Excellence, you ask? Consider each of the above characters. Little Alex, the central character of A Clockwork Orange, was more than just a sadist who would beat up old hobos and rape women while forcing their husbands to watch. He was an extremely disciplined fighter, a lover of music at its highest levels, a master of the Queen’s English, and a dashing charmer – at least when he wanted to be. Hal? Sure, he, or should I say, “it,” was a cold-blooded murderer that took itself way too seriously. But the downfall of this “ultimate computer” was the fact that it had become such an amazing machine that it ultimately figured out how to develop emotions of its own – including the deadliest of all, pride.
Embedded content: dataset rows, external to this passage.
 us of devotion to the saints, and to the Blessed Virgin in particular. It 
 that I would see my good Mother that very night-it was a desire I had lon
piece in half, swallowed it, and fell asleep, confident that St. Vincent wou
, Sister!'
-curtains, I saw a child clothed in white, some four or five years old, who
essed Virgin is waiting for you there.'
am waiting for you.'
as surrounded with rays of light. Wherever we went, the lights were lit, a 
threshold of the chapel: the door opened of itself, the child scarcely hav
Then there’s the good Dr. Strangelove. OK – he’s probably responsible for the destruction of all sentient life on planet Earth. (I’m speculating there, but once the bomb blew up the
The moviegoer leaves a Kubrick flick overwhelmed by the power of the characters, the acting, the visuals, the music, the jokes, you name it. Everywhere you looked, you saw and heard evil and insanity. And yet the genius and humanity of the very sources of evil and insanity were equally apparent. Kubrick’s characters are always morally ambiguous – victims as well as perpetrators, lovers as well as haters. But they’re not ambiguous because they’re full of grey. They’re in fact vivid contrasts of black and white in their starkest possible contrast.
Thought provoking? Perhaps not. But Kubrick movies aren’t about thoughts or concepts. They’re about visions and sounds. They’re about portraits – persons painted in multiple conflicting ways. And above all, they’re about the potential of every living person to reach the highest pinnacles of excellence, or descend to the deepest circles of Hell. Each of us has that power. Just consult your id, and you might see it for yourself.
I enjoy the fact that my favorite movie director, Kubrick, and my favorite rock singer, Mick Jagger, shared the same birthday – July 26th. They also share the fact that neither appears to be capable of generating any more great art; Kubrick happens to be dead, and Jagger … well, if any of you heard him sing at the Super Bowl a couple of years ago, you know what I’m talking about. But just as rock n’ roll had to continue even after the Stones and Beatles stopped generating classics, so too must the genre Kubrick mastered. For a while, I couldn’t tell if anyone would pick up the mantle. Now, I have to give the nod to Tarantino.
I wouldn’t deny for a second that Tarantino’s movies lack the depth of Kubrick’s. It’s also surely true that he refuses to take on the same grandiose themes as Kubrick. Kubrick made movies about the savagery of war, the centrality of free will to human morality, the dangers of technology; Tarantino makes movies about violence, violence, and more violence. No doubt, Kubrick was far and away more intellectual than his disciple. But in this genre, great themes aren’t necessary. What is necessary is a gift for dialogue, a sensibility for music, a heck of a sense of humor, and above all else, a commitment to characters who blow us away with their sharp internal contrasts.
I could go on and talk about the characters of Pulp Fiction and Kill Bill in the same degree of detail as the great Kubrick characters, but I won’t. Tarantino’s characters aren’t nearly as compelling. And yet nor are they forgettable. In each case, you find yourself sympathizing with them. Their humanity is readily apparent. So are their talents. Then again, so is their depravity. Tarantino paints these characters, as Kubrick did before him, in a manner that makes them almost seem realistic. That, of course, is the key. They are both icons and lunatics, but ultimately, they are human. I cannot help but find them captivating.